If You Have a Company-Sponsored Retirement Plan
Your IRA deduction can be limited if you also contribute to a company-sponsored retirement plan. It depends on the amount and the type of income you report.
A taxpayer is considered to be a participant in a company-sponsored retirement plan if their account balance received any contributions at all in a given year, even if all contributions were made by the company.
In this case, your ability to deduct your IRA contribution on your tax returns breaks down as follows:
- The IRA deduction is phased out if you have between $65,000 and $75,000 in modified adjusted gross income (MAGI) as of 2020 if you're single or filing as head of household. You'll be entitled to less of a deduction if you earn $65,000 or more, and you're not allowed a deduction at all if your MAGI is over $75,000.
- The IRA deduction is phased out between $104,000 and $124,000 if you're married and filing jointly in 2020, or if you're a qualified widower. MAGIs over $124,000 are not allowed a deduction.
These limits plunge significantly for married taxpayers who file separate returns. They're limited to a partial deduction in 2020 for MAGIs up to $10,000. There's no deduction over this income threshold.

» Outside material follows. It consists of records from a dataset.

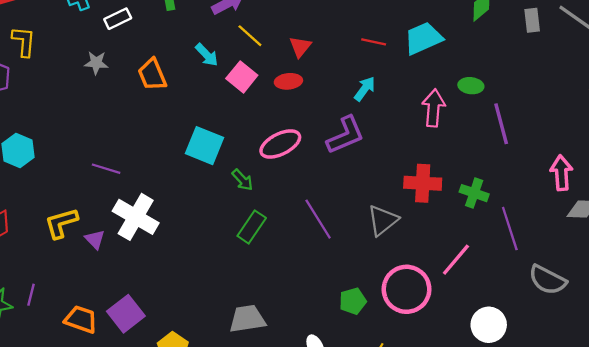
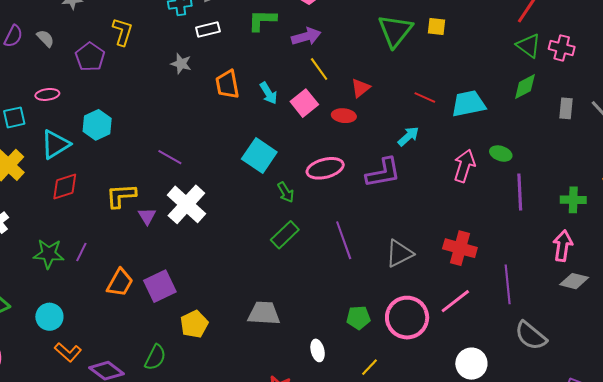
cyan arrow: (207, 55) -> (268, 93), moved
red cross: (423, 183) -> (460, 248), moved
green cross: (474, 193) -> (573, 200), moved, turned -30
orange trapezoid: (81, 319) -> (120, 283), turned 88

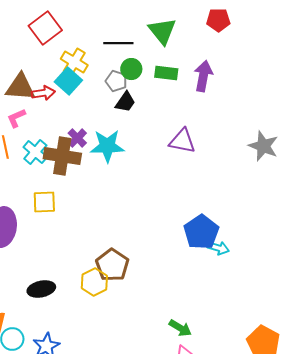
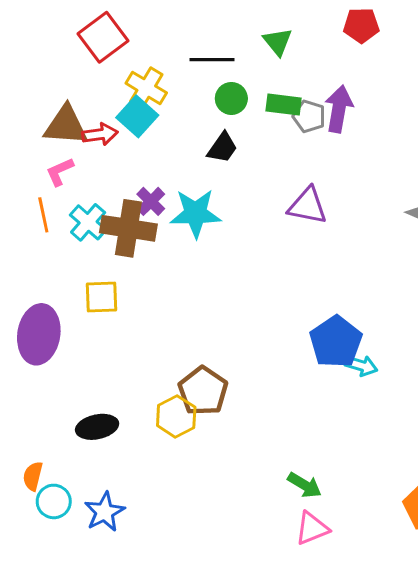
green triangle: (162, 31) -> (278, 42), size x0.7
gray pentagon: (116, 81) -> (309, 116), moved

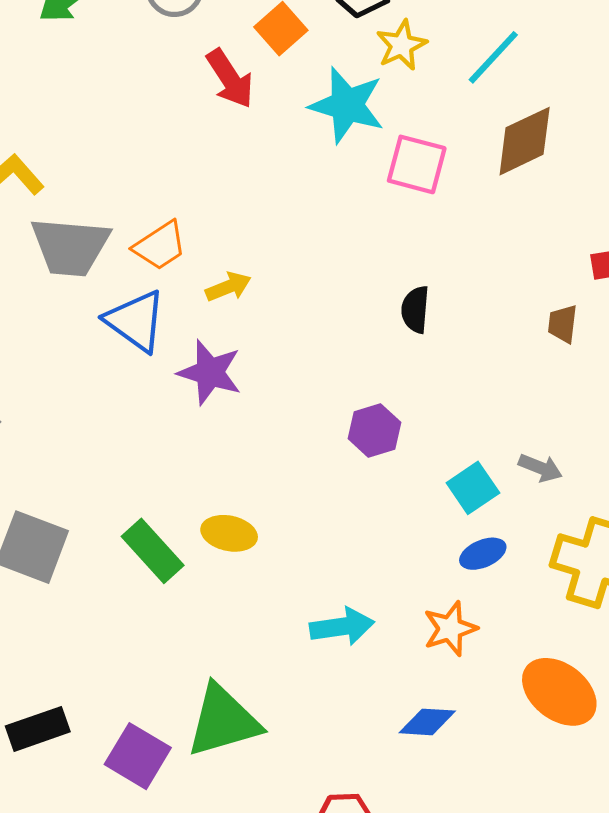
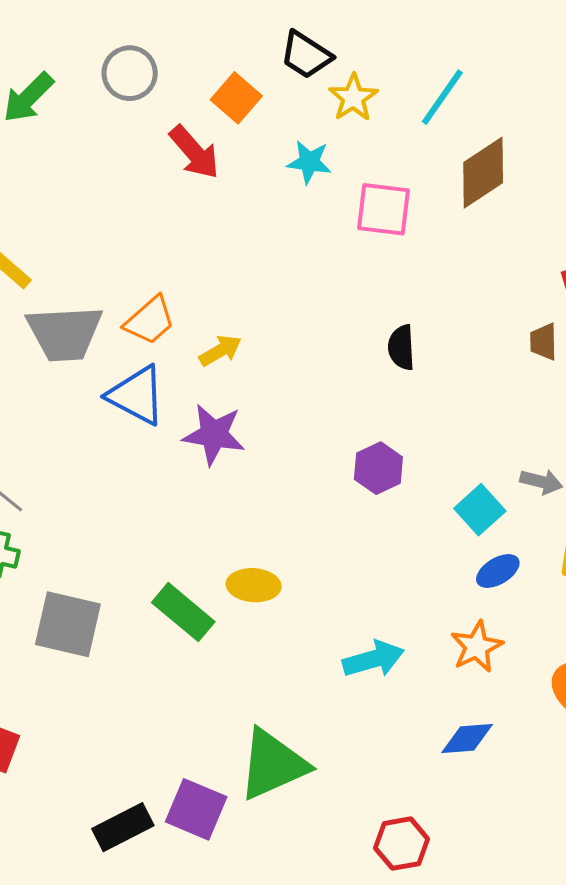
cyan star: (347, 105) -> (309, 162), size x0.6
black rectangle: (38, 729) -> (123, 827), moved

You can calculate your MAGI for purposes of claiming the IRA deduction by adding back to your adjusted gross income (AGI) certain other deductions you might have taken, including the student loan interest deduction, the domestic production activities deduction, and the tuition and fees deduction. You must also add back certain income exclusions, including foreign earned income and housing, employer adoption benefits, and savings bond interest.
If Your Spouse Has a Company Retirement Plan
The IRS allows a full deduction up to the contribution limits in 2020 if you're not a participant but your spouse is and your household income falls below certain ranges.
For 2020, the deduction is phased out between $196,000 and $206,000 of adjusted gross income for taxpayers who are married and filing jointly when one spouse is a company retirement plan participant. A modified AGI over $206,000 allows for no deduction.
How to Claim the Deduction
The IRA deduction is an "above the line" adjustment to income, and that's a good thing. You don't have to itemize to claim it. You can take the deduction and itemize, too, or you can take it and claim the standard deduction.
Enter the amount on line 19 of Schedule 1 of the 2019 Form 1040, and file the Schedule with your tax return. Schedule 1 covers numerous adjustments to income. The total of all of them will transfer to line 8a of Form 1040.
These lines and forms apply to the 2019 tax return, the one you'd file in 2020. The IRS has redesigned the 1040 tax return twice since 2017, so this information won't necessarily appear in the same place on other years' returns.
Non-Deductible IRA Contributions
You can still make contributions even if you're not eligible for the IRA deduction. This is called a non-deductible IRA contribution, and the funds inside the account will grow tax-deferred until a distribution occurs.